El dueño de la tienda, Oliver, era un hombre fornido, más musculoso que gordo, era un hombre muy peludo. Estaba segura de eso, sus brazos estaban cubiertos totalmente de un vello grueso y algunos pelos se le salían por el cuello de la camisa. La chica le calculaba unos cuarenta años, tal vez más. Carol había tratado ya varias veces con el hombre. Se le hacía un hombre, al menos, peculiar. El hombre apenas le dirigía la palabra. En las dos veces anteriores que la chica había ido a recoger sus pedidos, apenas habían intercambiado un par de oraciones completas.

La primera vez que Carol fue a recoger las botas fue un tanto extraña. El hombre le pidió que se las probara antes de pagarlas, Carol no protestó, tenía sentido para ella asegurarse de que no tuviera que volver a cambiarlas. Lo extraño fue que el hombre quiso encargarse de ponérselas él mismo. Ella se dejó llevar, disfrutaba cómo el hombre la miraba. Podía sentir su hambre, babeaba por ella. Cuando terminó de colocarle las botas, Carol se puso de pie, dio unos pasos por la tienda, pagó y se fue con las botas puestas. Le quedaban perfectamente.
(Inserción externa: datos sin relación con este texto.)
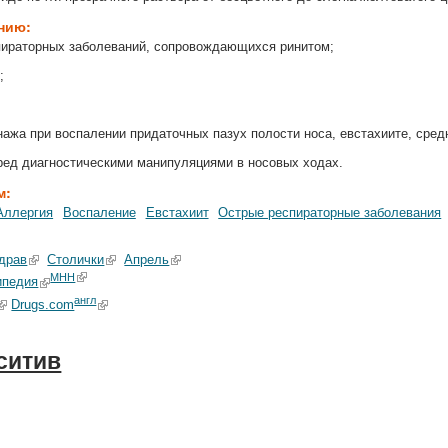
ению:
пираторных заболеваний, сопровождающихся ринитом;
;
;
ажа при воспалении придаточных пазух полости носа, евстахиите, сред
ред диагностическими манипуляциями в носовых ходах.
м:
Аллергия
Воспаление
Евстахиит
Острые респираторные заболевания
драв
Столички
Апрель
МНН
ипедия
англ
Drugs.com
ситив
:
Había algo excitante en sentir a los hombres a tus pies, la sensación de poder que Carol experimentaba era indescriptible. No era tonta, sabía que muchos hombres la deseaban, era hermosa y la forma en que se vestía despertaba lo peor en cada uno de ellos. Su cuerpo era el paraíso al que ninguno de esos bastardos tendría acceso. Llevaba más de dos años sin tener relaciones sexuales, más placer le daba exhibirse y saber que ningún hombre podía tocarla. Se sentía inalcanzable, la perfecta combinación de poder y libertad sobre su propio cuerpo.

Carol cruzó la calle, la tienda estaba justo en frente. Un hombre, gordo y con la cara como un cerdo, salió de la tienda antes de que ella llegara. El hombre se quedó frente a la puerta mirándola. Al rodearlo para entrar a la tienda, el hombre intentó sujetarla del brazo, pero Carol se liberó rápidamente de su agarre. El hombre comenzó entonces a halagarla, preguntándole si tenía novio y pidiéndole su número de teléfono, pero Carol se negó rotundamente. Mientras Carol se alejaba para entrar en la tienda, pudo escuchar al hombre murmurar “maldita perra” entre sus dientes. Carol dio media vuelta para mostrarle al gordo pervertido lo que nunca podría tener. Con un rápido movimiento, subió su vestido para mostrarle sus curvas y su gran culo ensartado en su tanguita “esto solo podría ser tuyo en tus sueños”, dijo con una risa burlona y finalmente entró a la tienda.